Ideally, we should map everything mappable, but I don’t think that’s a realistic proposition. Most shops are very easy to map. You can see what they are and what they’re called with a quick glance as you walk or drive past and you can locate them easily (usually) from aerial imagery. Flats are harder. You have to walk close enough to the building to peer at faded flat numbers on an entry system and then guess as to how the building is partitioned internally. It’s a lot of extra effort to do at all and even more effort to do perfectly.

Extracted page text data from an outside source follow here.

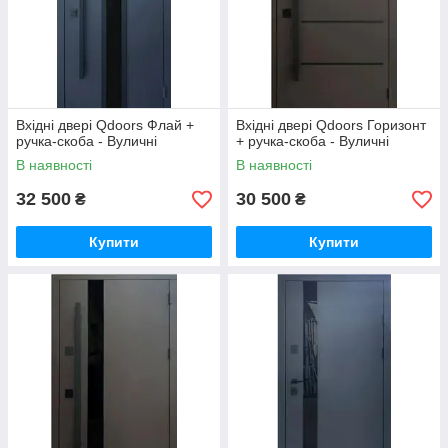
Вхідні двері Qdoors Флай +
Вхідні двері Qdoors Горизонт
ручка-скоба - Вуличні
+ ручка-скоба - Вуличні
В наявності
В наявності
32 500
30 500
₴
₴
Купити
Купити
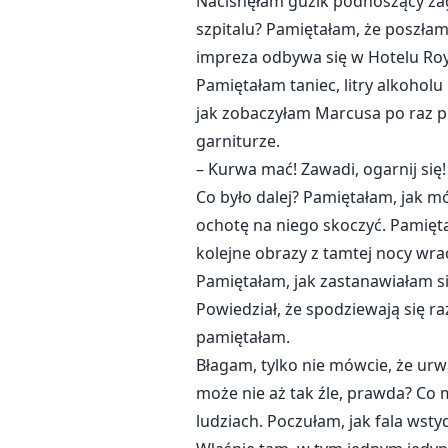
Nacisnęłam guzik podnoszący zagł
szpitalu? Pamiętałam, że poszłam
impreza odbywa się w Hotelu Roy
Pamiętałam taniec, litry alkoholu
jak zobaczyłam Marcusa po raz pi
garniturze.
– Kurwa mać! Zawadi, ogarnij się!
Co było dalej? Pamiętałam, jak m
ochotę na niego skoczyć. Pamięta
kolejne obrazy z tamtej nocy wrac
Pamiętałam, jak zastanawiałam si
Powiedział, że spodziewają się r
pamiętałam.
Błagam, tylko nie mówcie, że urwa
może nie aż tak źle, prawda? Co m
ludziach. Poczułam, jak fala ws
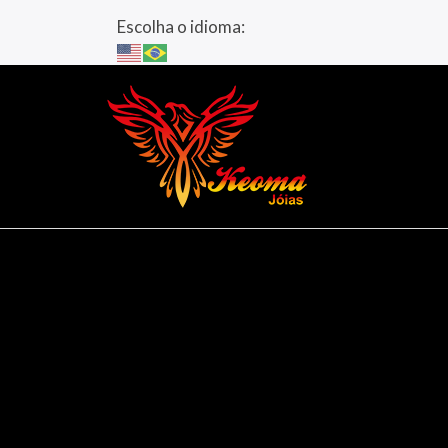
Escolha o idioma:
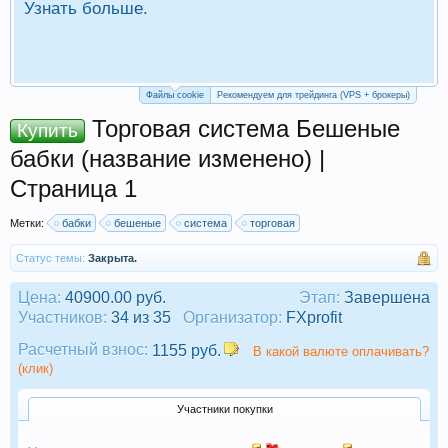
Узнать больше.
П
Р
Файлы cookie
Рекомендуем для трейдинга (VPS + брокеры)
Торговая система Бешеные
Купить
бабки (название изменено) |
Страница 1
Метки:
бабки
бешеные
система
торговая
Статус темы:
Закрыта.
Цена:
40900.00 руб.
Этап:
Завершена
Участников:
34 из 35
Организатор:
FXprofit
Расчетный взнос:
1155 руб.
В какой валюте оплачивать?
(клик)
Участники покупки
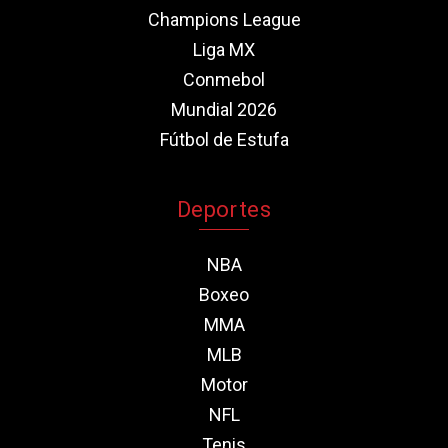
Champions League
Liga MX
Conmebol
Mundial 2026
Fútbol de Estufa
Deportes
NBA
Boxeo
MMA
MLB
Motor
NFL
Tenis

There’s also the problem of how it affects rendering. Yes, I will recite the holy mantra “don’t map for the renderer” but it’s still the case that with most renderers, even at maximum zoom, the renderer will make an arbitrary (to us) decision of which label to apply. Maybe we need additional tagging to suggest label priorities (display the shop name first, if there’s room display this flat name, if there’s even more room then display this attic flat name), although that may be too much effort for most mappers to bother with. Maybe renderers could use the level=* tag to determine label priority in most cases (levels closer to zero have higher priorities).

Actually, it’s worse than that. Do you give the shop the same address as the building or leave the address blank? Programmers have been taught (rightly) the word “DRY” standing for “Don’t Repeat Yourself.” Having the same information in two places means that data inconsistencies can, and usually do, arise. However, if you do not give the shop an address then some tools will not return the address of the shop, forcing the user to then query the building if the address is required. You could have the tool notice the shop doesn’t have an address and query the enclosing/contiguous building for the address but that will go spectacularly wrong if there isn’t such a building.

The building/shop distinction requires more work to add them in the editor and more (error-prone) work to edit later. Improvements to editors might be able to mitigate this.

That was my viewpoint. It’s not perfect but it’s better than what was there before I started mapping in my area. What was there before was either nodes (often misplaced by being 20 metres away on the wrong side of the road) or nothing. Perfection can wait for another day.

No. This is a decision for the render to make depending on its target audience. There should be enough information already present to allow it to make the priority decisions for itself.